EXERCISE INPUT START

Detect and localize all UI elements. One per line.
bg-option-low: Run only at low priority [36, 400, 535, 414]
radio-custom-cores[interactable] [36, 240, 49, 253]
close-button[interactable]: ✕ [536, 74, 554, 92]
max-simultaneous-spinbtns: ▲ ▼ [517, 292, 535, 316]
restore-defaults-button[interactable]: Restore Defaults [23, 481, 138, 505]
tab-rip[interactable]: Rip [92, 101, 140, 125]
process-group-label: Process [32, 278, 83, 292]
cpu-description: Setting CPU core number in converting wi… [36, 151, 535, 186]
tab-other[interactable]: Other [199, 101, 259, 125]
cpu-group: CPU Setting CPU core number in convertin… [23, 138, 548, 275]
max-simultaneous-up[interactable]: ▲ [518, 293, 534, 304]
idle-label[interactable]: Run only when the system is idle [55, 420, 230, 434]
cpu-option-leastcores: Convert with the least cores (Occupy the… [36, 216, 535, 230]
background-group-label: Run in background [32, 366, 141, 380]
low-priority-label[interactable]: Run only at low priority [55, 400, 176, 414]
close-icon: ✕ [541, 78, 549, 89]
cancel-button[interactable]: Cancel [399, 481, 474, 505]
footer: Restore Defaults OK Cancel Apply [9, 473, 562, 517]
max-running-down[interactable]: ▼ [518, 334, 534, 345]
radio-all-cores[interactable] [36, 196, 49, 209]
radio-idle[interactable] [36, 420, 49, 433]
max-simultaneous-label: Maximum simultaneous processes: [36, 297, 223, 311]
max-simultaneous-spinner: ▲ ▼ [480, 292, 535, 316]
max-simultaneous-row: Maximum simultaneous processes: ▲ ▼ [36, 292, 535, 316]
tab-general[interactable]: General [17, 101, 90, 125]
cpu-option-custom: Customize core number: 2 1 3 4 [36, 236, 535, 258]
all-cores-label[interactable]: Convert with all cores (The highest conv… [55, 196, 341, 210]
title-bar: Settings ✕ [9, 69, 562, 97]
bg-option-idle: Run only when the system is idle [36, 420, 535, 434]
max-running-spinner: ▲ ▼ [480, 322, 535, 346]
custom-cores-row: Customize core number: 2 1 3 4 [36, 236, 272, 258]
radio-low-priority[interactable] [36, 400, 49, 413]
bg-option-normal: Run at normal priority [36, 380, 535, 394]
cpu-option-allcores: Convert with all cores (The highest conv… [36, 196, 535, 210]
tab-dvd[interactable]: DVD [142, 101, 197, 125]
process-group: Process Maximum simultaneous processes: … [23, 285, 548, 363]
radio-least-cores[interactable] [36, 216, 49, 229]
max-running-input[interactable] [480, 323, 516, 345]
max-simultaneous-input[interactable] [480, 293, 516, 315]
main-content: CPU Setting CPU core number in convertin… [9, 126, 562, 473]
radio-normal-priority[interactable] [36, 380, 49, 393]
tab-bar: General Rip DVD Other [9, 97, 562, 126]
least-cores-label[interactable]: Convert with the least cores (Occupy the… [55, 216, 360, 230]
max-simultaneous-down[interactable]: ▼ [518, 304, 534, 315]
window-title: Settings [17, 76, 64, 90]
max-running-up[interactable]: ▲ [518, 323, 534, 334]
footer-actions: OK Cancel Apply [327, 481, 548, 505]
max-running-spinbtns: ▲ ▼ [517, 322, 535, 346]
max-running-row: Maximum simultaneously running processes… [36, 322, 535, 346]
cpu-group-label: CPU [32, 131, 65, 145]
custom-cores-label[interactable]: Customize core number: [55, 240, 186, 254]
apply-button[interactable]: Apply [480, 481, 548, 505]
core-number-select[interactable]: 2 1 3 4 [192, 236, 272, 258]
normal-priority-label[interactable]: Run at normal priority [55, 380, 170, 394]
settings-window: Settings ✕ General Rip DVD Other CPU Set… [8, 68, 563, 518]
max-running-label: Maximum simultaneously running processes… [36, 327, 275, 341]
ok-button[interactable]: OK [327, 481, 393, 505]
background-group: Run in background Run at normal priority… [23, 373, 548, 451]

EXERCISE INPUT END

- PROMPT
Repeat the entries above exactly, leaving nothing out.

- THE COMPLETED TASK
Detect and localize all UI elements. One per line.
bg-option-low: Run only at low priority [36, 400, 535, 414]
radio-custom-cores[interactable] [36, 240, 49, 253]
close-button[interactable]: ✕ [536, 74, 554, 92]
max-simultaneous-spinbtns: ▲ ▼ [517, 292, 535, 316]
restore-defaults-button[interactable]: Restore Defaults [23, 481, 138, 505]
tab-rip[interactable]: Rip [92, 101, 140, 125]
process-group-label: Process [32, 278, 83, 292]
cpu-description: Setting CPU core number in converting wi… [36, 151, 535, 186]
tab-other[interactable]: Other [199, 101, 259, 125]
cpu-group: CPU Setting CPU core number in convertin… [23, 138, 548, 275]
max-simultaneous-up[interactable]: ▲ [518, 293, 534, 304]
idle-label[interactable]: Run only when the system is idle [55, 420, 230, 434]
cpu-option-leastcores: Convert with the least cores (Occupy the… [36, 216, 535, 230]
background-group-label: Run in background [32, 366, 141, 380]
low-priority-label[interactable]: Run only at low priority [55, 400, 176, 414]
close-icon: ✕ [541, 78, 549, 89]
cancel-button[interactable]: Cancel [399, 481, 474, 505]
footer: Restore Defaults OK Cancel Apply [9, 473, 562, 517]
max-running-down[interactable]: ▼ [518, 334, 534, 345]
radio-all-cores[interactable] [36, 196, 49, 209]
radio-idle[interactable] [36, 420, 49, 433]
max-simultaneous-label: Maximum simultaneous processes: [36, 297, 223, 311]
max-simultaneous-spinner: ▲ ▼ [480, 292, 535, 316]
max-simultaneous-row: Maximum simultaneous processes: ▲ ▼ [36, 292, 535, 316]
tab-general[interactable]: General [17, 101, 90, 125]
cpu-option-custom: Customize core number: 2 1 3 4 [36, 236, 535, 258]
all-cores-label[interactable]: Convert with all cores (The highest conv… [55, 196, 341, 210]
title-bar: Settings ✕ [9, 69, 562, 97]
bg-option-idle: Run only when the system is idle [36, 420, 535, 434]
max-running-spinner: ▲ ▼ [480, 322, 535, 346]
custom-cores-row: Customize core number: 2 1 3 4 [36, 236, 272, 258]
radio-low-priority[interactable] [36, 400, 49, 413]
bg-option-normal: Run at normal priority [36, 380, 535, 394]
cpu-option-allcores: Convert with all cores (The highest conv… [36, 196, 535, 210]
tab-dvd[interactable]: DVD [142, 101, 197, 125]
process-group: Process Maximum simultaneous processes: … [23, 285, 548, 363]
radio-least-cores[interactable] [36, 216, 49, 229]
max-running-input[interactable] [480, 323, 516, 345]
max-simultaneous-input[interactable] [480, 293, 516, 315]
main-content: CPU Setting CPU core number in convertin… [9, 126, 562, 473]
radio-normal-priority[interactable] [36, 380, 49, 393]
tab-bar: General Rip DVD Other [9, 97, 562, 126]
least-cores-label[interactable]: Convert with the least cores (Occupy the… [55, 216, 360, 230]
max-simultaneous-down[interactable]: ▼ [518, 304, 534, 315]
window-title: Settings [17, 76, 64, 90]
max-running-up[interactable]: ▲ [518, 323, 534, 334]
footer-actions: OK Cancel Apply [327, 481, 548, 505]
max-running-spinbtns: ▲ ▼ [517, 322, 535, 346]
max-running-row: Maximum simultaneously running processes… [36, 322, 535, 346]
cpu-group-label: CPU [32, 131, 65, 145]
custom-cores-label[interactable]: Customize core number: [55, 240, 186, 254]
apply-button[interactable]: Apply [480, 481, 548, 505]
core-number-select[interactable]: 2 1 3 4 [192, 236, 272, 258]
normal-priority-label[interactable]: Run at normal priority [55, 380, 170, 394]
settings-window: Settings ✕ General Rip DVD Other CPU Set… [8, 68, 563, 518]
max-running-label: Maximum simultaneously running processes… [36, 327, 275, 341]
ok-button[interactable]: OK [327, 481, 393, 505]
background-group: Run in background Run at normal priority… [23, 373, 548, 451]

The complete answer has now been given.